The fisherman has now become one of the most ecologically destructive occupations on the planet. It's time to put aside the outdated image of the hardy, independent, salt-of-the-sea, and hard-working fisherman working courageously to feed society and support his family.



The Oceans are like the Goose that Laid the Golden Egg. As long as it was alive it laid a golden egg each day but then the greedy farmer decided to kill it to get all the gold inside and found nothing and the Goose laid no more golden eggs because it was dead.

For centuries, the oceans have fed humankind. But in the last century, human greed has raped and pillaged oceanic eco-systems remorsefully with an ecological ignorance that is staggeringly insane.

I don't eat fish because I am an ecologist and I have seen the diminishment of fish in the seas all of my life. I was raised in a fishing village and I was raised on a diet of cod, sardines, mackerel, smelts, clams, lobsters, flounders, and trout. I have seen with my own eyes the steady diminishment of fish, lobsters, and crustaceans. And what I ate as a child I choose not to eat today for the simple reason that there are to many of us on land eating so few of them that live in the seas.

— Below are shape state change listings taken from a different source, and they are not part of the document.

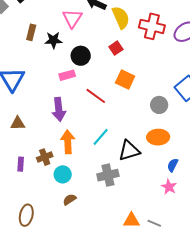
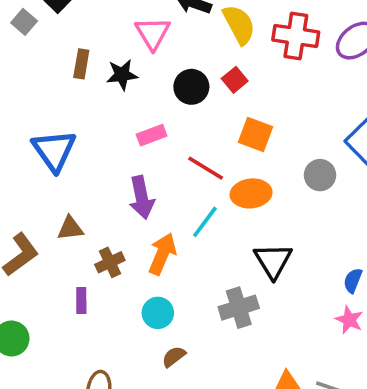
black circle: (81, 56) -> (191, 87), moved
cyan line: (101, 137) -> (205, 222), moved
orange ellipse: (158, 137) -> (251, 193), moved
orange arrow: (68, 142) -> (162, 254), turned 30
black triangle: (129, 151) -> (273, 261), turned -40
brown cross: (45, 157) -> (110, 262), moved

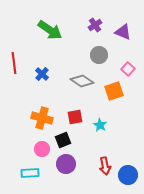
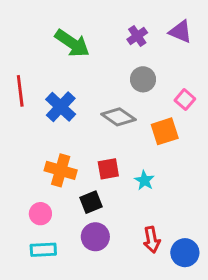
purple triangle: (123, 32) -> (181, 32), moved
blue cross: (42, 74) -> (61, 107), size x1.5
pink circle: (42, 149) -> (40, 214), moved

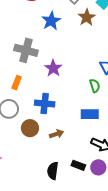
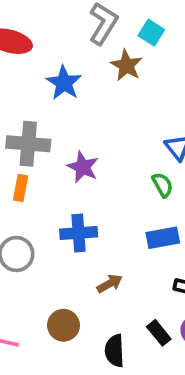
orange rectangle: (17, 83) -> (21, 188), moved
brown circle: (30, 128) -> (63, 325), moved
black rectangle: (78, 165) -> (159, 333), turned 40

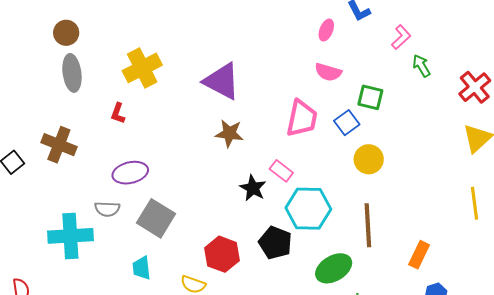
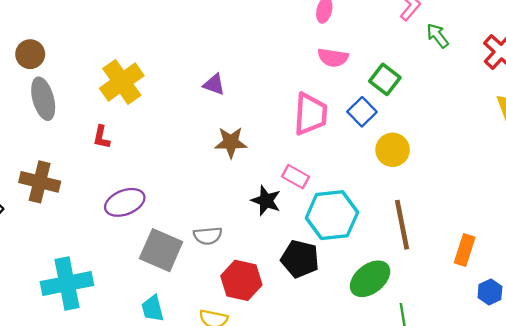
purple triangle: (222, 81) -> (214, 84), size x0.5
green square: (370, 97) -> (385, 79), turned 32
gray semicircle: (107, 209) -> (208, 236), moved

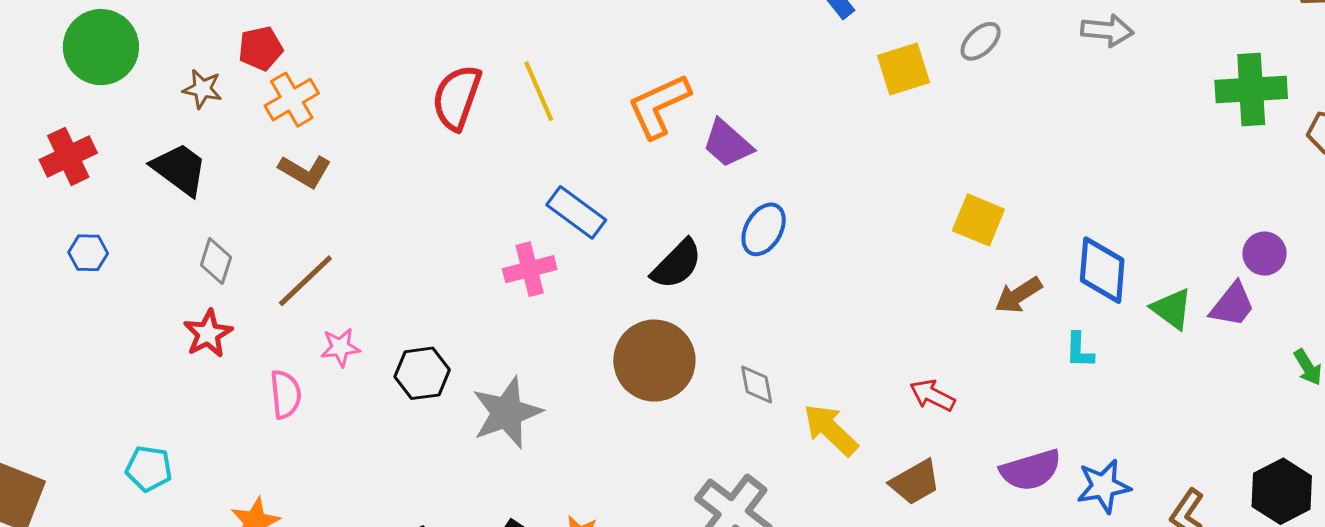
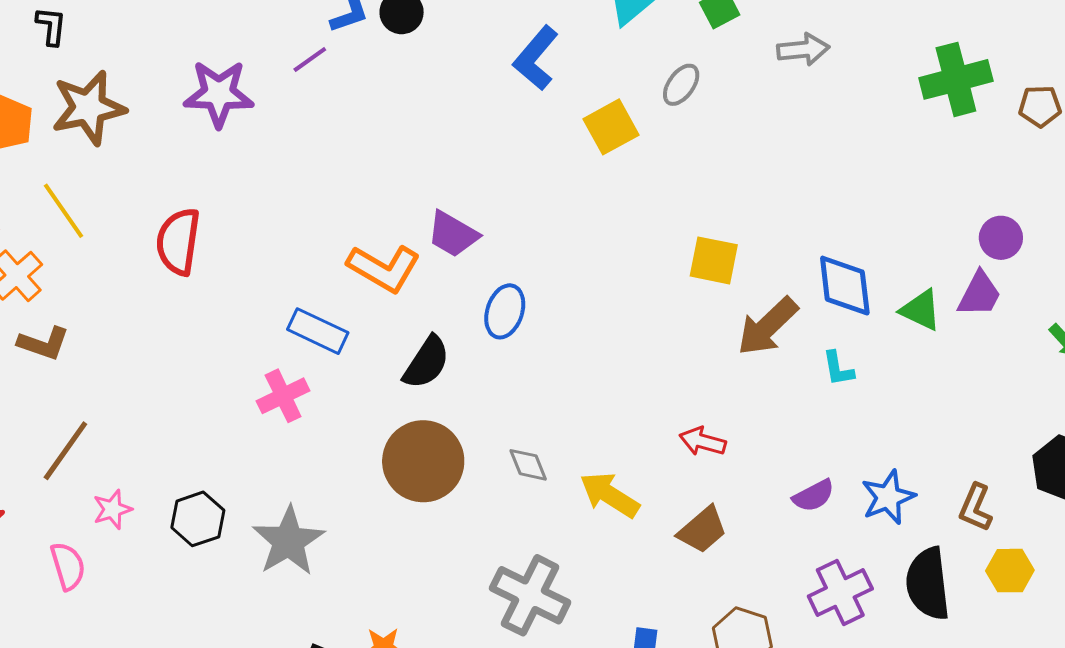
yellow line: (539, 91) -> (64, 211), moved
orange L-shape: (659, 106) -> (384, 268), moved, turned -114
brown arrow: (1018, 295) -> (768, 326), size x1.4
purple semicircle: (1031, 470) -> (814, 496), size x0.7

The fisherman has now become one of the most ecologically destructive occupations on the planet. It's time to put aside the outdated image of the hardy, independent, salt-of-the-sea, and hard-working fisherman working courageously to feed society and support his family.

No longer does the average fishermen go to sea in dories with lines and small nets. Today's industrial fishermen operate multi-million dollar vessels equipped with complex and expensive technological gear designed to hunt down and catch every fish they can find.

One manufacturer of electronic fish locators (Rayethon) even boasts that with their product, "the fish can run but they can't hide."

And for the fish, there is no safe place as poachers hunt them down mercilessly, even in marine reserves and sanctuaries.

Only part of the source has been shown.